Immediate speculation surrounding Starmer’s position was dampened to some extent by the state opening of parliament, but there are still severe underlying tensions with the Labour leader remaining under intense pressure.

There are rumours that Streeting will resign on Thursday to mount a challenge and this could draw other candidates into the fray.

The bond market failed to hold initial gains with the 10-year yield just above 5.10% amid unease surrounding fiscal policy.

Scotiabank commented; “The major risk for the UK remains centered on the fiscal outlook and the loss of confidence associated with a change in Chancellor, given the reassurance provided by Rachel Reeves and her adherence to self-imposed rules.”

Energy prices and US developments will also be monitored closely. Following the latest inflation data, markets are not expecting Federal Reserve rate cuts this year and are pricing in close to a 60% chance that there will be a rate hike before year-end.

ING commented; “With reasonably high deposit rates of 3.65% (one week) and seen as a hedge if oil prices spike or equities turn south, the dollar should stay reasonably in demand for the time being.”

Iran developments will be important, especially given the impact on energy prices.
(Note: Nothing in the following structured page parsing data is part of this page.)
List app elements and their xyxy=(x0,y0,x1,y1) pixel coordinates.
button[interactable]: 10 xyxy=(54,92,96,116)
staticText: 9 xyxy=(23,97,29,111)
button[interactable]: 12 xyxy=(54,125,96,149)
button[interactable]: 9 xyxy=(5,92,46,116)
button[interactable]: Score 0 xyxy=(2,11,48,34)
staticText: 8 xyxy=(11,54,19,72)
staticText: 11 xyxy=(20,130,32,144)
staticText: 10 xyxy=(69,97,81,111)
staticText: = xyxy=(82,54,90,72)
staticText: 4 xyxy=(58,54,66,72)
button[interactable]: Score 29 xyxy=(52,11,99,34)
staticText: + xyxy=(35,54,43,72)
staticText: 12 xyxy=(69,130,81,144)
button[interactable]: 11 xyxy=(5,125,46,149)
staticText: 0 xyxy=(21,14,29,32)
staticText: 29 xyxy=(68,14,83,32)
MUFG commented; “Time remains crucial here and further upward pressure on yields is likely to build over the coming days and weeks if there is no resolution to the closure of the Strait of Hormuz.”

It added; “So increased volatility on higher yields in the US is a key risk that would likely propel the dollar stronger. Bond markets will be key over the coming days and weeks for broader markets with inflation risks, as seen in the CPI report, rising.”